Fortunes and Winds, guys. Fortunes and Winds.
R&K is almost right out because I don't think FFG bought the R&K rights when they bought the L5R IP. Did they? I might be wrong on that.
I want to relate an experience about linking your dice experience to the game itself. Once upon a time, it was a lazy Saturday and it turned out it was also Free RPG Day. On a whim I scooted down to the ol' Gamin' shop where people were demoing games. A larger but still kindly gentleman who very poignantly did NOT smell of gamer funk asked me if I wanted to try his game, which had a very tempting Star Wars logo on it.
"Can I be a Twi-lek?"
"Yeah, sure you ca-"
"I'm in."
This guy, whose name I have completely forgotten, led me through character creation which was pretty quick for Edge of the Empire and by the time I was done some other people had shown up and we were ready to get underway. But of course, first we had to learn the dice mechanic. Cue a box of multi colored dice in fairly original Trilogy reminiscent tones. These dice were different, though. While they had familiar shapes to an experienced gamer (which would have been new and different to a person just starting in role playing), they were covered in weird symbols that didn't correlate to Roman characters. In short, they looked like someone had smuggled them out of a Tatooine gambling house. When the system was explained, it actually seemed pretty easy to grasp and as a group we didn't even learn the real terms for the symbols. Throughout the game we counted up Explosions, bad guy triangles, and winged light-sabers. It was super fun and I was enthralled the whole time. Of course, it wasn't like being a super rich Twi-lek mafia scumbag wasn't helping though.

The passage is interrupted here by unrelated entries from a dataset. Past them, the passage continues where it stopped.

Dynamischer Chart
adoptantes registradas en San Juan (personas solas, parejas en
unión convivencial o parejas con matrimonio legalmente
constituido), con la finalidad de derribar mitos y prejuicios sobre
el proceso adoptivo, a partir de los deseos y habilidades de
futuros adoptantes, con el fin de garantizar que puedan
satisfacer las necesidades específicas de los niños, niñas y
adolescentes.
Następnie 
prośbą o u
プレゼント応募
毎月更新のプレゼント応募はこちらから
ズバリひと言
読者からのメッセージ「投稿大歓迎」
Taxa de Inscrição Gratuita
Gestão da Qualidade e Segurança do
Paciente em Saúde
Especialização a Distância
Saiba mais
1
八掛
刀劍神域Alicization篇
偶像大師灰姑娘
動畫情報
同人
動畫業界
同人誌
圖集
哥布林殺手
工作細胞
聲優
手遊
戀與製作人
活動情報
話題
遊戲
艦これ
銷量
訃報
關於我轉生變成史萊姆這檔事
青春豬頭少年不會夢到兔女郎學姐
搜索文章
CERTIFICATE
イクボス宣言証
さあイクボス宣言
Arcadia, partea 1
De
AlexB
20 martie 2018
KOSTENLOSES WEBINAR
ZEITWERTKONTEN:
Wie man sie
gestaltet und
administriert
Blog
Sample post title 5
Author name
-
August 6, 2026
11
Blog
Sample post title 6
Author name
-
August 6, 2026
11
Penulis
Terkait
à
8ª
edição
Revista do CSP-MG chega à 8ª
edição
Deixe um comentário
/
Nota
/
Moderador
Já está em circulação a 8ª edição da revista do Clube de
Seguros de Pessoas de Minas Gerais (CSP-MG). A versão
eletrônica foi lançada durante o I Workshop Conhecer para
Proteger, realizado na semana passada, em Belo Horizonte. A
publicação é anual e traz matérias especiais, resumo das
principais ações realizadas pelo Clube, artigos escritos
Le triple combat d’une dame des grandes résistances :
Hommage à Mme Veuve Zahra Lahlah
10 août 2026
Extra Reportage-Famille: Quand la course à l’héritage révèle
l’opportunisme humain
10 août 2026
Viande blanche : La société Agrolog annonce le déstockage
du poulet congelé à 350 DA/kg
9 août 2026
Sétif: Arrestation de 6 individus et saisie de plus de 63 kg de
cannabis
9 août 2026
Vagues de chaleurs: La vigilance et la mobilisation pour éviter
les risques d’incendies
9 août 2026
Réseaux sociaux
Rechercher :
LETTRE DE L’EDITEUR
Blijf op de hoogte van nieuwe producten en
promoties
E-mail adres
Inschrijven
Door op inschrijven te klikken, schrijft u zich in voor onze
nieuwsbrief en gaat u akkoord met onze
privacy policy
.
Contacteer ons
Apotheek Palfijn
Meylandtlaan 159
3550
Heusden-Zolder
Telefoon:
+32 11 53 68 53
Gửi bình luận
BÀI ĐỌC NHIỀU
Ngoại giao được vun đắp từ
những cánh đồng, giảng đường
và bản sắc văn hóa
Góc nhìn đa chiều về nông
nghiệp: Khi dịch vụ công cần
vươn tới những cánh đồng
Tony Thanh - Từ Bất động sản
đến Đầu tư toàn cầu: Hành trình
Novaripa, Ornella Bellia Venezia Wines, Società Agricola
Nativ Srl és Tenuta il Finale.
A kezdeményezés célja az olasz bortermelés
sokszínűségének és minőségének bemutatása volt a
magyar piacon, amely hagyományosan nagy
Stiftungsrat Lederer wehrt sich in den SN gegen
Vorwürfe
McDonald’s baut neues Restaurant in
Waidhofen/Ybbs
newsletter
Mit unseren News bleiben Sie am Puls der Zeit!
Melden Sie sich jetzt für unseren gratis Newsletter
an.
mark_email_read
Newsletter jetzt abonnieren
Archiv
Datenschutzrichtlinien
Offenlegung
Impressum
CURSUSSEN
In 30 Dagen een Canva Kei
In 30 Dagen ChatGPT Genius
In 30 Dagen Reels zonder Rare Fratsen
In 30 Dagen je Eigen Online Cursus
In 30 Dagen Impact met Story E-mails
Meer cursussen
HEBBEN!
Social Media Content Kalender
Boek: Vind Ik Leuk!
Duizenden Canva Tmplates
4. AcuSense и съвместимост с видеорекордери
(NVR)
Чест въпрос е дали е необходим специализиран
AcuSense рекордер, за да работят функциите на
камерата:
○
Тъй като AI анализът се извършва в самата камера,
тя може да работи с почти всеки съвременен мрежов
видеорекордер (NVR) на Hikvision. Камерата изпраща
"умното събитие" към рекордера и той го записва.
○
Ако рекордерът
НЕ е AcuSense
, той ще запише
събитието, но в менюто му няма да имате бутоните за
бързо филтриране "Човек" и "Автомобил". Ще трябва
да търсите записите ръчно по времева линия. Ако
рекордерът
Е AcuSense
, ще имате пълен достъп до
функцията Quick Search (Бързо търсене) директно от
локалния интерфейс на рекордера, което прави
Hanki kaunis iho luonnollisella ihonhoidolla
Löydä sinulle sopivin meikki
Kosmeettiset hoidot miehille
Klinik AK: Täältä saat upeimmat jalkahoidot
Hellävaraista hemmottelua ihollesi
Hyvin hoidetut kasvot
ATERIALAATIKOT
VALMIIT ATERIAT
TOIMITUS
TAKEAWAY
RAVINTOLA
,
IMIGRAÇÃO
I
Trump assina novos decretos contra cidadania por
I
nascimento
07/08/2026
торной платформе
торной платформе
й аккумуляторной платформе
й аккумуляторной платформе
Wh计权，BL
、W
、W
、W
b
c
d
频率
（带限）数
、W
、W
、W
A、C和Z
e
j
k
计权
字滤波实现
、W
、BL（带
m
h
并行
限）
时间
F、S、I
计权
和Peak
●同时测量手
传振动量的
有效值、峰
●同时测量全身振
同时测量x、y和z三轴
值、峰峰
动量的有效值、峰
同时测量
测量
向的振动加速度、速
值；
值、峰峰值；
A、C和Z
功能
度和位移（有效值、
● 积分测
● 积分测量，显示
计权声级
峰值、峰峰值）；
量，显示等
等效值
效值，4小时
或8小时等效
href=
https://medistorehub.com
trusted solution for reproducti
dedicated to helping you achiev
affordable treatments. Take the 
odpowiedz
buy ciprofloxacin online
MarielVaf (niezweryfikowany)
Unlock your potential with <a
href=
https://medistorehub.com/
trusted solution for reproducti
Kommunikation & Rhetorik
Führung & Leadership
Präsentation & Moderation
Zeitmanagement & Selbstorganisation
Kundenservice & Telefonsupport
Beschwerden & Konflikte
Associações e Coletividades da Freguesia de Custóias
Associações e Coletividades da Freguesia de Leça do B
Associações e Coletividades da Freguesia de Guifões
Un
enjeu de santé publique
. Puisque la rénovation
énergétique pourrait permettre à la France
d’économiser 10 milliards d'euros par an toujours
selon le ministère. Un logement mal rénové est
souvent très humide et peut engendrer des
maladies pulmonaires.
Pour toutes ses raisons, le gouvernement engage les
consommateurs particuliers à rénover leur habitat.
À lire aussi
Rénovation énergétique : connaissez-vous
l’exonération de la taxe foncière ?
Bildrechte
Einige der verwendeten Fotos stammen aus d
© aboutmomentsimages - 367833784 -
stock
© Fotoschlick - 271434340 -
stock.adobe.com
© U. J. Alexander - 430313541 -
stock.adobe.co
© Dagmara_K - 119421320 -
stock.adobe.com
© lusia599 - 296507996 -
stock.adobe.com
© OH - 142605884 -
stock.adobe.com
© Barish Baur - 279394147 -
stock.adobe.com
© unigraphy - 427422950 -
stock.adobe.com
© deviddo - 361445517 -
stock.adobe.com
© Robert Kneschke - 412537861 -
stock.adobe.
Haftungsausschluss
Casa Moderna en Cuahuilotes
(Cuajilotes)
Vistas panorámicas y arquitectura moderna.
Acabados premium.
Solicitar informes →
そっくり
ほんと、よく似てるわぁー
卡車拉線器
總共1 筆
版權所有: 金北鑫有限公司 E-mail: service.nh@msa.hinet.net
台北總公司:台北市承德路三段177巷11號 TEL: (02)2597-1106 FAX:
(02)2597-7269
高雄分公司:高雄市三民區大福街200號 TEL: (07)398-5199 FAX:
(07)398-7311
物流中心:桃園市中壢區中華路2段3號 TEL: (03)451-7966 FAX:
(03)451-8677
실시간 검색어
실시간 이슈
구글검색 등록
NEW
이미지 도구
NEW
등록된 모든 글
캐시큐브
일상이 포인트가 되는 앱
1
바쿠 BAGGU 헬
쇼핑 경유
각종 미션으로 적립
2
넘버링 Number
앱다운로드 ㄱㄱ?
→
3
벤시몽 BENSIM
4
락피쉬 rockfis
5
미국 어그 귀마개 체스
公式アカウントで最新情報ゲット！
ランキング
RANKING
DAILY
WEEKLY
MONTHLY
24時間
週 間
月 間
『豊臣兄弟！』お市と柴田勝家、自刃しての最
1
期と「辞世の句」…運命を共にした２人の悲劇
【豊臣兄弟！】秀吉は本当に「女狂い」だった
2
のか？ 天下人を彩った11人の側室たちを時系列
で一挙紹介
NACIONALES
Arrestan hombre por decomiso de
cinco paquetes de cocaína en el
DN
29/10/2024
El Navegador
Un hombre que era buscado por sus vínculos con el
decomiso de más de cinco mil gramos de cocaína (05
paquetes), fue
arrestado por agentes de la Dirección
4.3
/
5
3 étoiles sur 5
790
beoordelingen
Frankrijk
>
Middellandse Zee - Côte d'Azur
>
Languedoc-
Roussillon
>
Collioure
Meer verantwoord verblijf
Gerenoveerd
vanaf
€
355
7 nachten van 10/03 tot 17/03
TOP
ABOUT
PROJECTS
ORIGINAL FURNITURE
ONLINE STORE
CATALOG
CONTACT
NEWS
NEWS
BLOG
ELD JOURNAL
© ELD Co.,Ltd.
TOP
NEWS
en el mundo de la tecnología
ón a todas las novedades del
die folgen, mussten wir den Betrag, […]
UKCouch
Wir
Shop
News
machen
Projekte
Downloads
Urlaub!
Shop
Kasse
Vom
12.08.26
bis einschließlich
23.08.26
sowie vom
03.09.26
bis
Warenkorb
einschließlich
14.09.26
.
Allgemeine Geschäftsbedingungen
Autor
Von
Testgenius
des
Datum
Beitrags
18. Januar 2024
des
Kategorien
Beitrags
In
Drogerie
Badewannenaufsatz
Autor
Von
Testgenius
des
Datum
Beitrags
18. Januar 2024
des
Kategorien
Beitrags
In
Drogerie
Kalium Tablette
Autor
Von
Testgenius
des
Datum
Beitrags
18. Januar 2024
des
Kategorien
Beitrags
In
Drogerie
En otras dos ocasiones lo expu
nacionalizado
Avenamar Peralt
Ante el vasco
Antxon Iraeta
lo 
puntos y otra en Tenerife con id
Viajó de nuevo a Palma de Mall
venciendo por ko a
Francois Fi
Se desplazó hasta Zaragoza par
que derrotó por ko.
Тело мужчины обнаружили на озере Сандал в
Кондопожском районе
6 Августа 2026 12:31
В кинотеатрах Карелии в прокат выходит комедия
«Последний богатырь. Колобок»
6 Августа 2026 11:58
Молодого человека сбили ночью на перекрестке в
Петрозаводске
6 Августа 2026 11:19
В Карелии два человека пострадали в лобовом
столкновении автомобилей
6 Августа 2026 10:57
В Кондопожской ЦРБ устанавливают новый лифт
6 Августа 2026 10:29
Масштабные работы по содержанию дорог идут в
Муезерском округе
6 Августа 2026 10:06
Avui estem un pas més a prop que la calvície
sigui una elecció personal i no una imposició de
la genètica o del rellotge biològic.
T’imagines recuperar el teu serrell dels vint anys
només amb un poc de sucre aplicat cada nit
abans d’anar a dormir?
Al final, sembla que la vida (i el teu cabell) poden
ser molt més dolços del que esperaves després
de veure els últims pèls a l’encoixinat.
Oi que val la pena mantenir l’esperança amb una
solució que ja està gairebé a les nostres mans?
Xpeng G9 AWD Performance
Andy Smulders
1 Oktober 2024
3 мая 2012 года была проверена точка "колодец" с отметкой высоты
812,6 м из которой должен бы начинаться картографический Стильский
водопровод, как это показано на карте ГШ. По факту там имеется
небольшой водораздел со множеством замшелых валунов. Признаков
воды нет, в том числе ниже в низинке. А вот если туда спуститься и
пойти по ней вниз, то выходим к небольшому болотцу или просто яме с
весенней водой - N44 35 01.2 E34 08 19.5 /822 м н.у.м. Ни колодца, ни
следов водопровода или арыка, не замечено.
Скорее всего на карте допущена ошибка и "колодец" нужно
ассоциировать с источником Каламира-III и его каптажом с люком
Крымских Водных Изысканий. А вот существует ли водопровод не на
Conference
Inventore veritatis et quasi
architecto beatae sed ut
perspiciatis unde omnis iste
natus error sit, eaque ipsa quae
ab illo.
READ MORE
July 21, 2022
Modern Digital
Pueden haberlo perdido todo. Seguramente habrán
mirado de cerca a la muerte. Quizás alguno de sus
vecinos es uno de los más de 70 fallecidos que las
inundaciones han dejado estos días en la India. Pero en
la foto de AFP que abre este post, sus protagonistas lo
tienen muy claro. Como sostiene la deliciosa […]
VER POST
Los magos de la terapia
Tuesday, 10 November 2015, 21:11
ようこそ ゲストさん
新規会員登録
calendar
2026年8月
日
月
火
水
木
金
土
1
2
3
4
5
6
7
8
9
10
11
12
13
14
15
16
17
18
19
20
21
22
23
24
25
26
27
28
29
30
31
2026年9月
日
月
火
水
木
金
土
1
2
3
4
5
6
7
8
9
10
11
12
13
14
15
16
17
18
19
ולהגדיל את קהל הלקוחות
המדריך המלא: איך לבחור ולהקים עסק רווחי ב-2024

Anyway, my point is this. The Narrative Dice design, as applied to a Star Wars game, was infinitely appropriate because it took something different and a little bit alien and applied it to an alien world. In Star Wars, while a lot of people speak understandable Galactic Basic, the text is all different and weird and of course aliens speak a myriad of other languages that have to be subtitled. So alien dice are right at home and even enhance the experience of playing Star Wars. also, having a different metric whereby you measure success is indicative of an alien way of considering measurement, which is, once again, very Star Wars.
So I think that the Narrative System worked quite well for Star Wars.
I don't know how well it will work for other genres, like steampunk, or medieval fantasy because there are different paradigms there that I think the same mechanics may have difficulty meshing with. Genesys is in a difficult position trying to be everything for everyone. We've seen from even past editions of L5R that such a feat is Herculean indeed.
Anyway, it is my hope like some others have stated, that FFG L5R has a system that will mesh well with the themes of its world. Something that will make it deadly, but fantastic, and prone to a little bit of wispy ennui. And also Shuigenja explosions.
Fortunes and Winds, guys. Fortunes. And. Winds.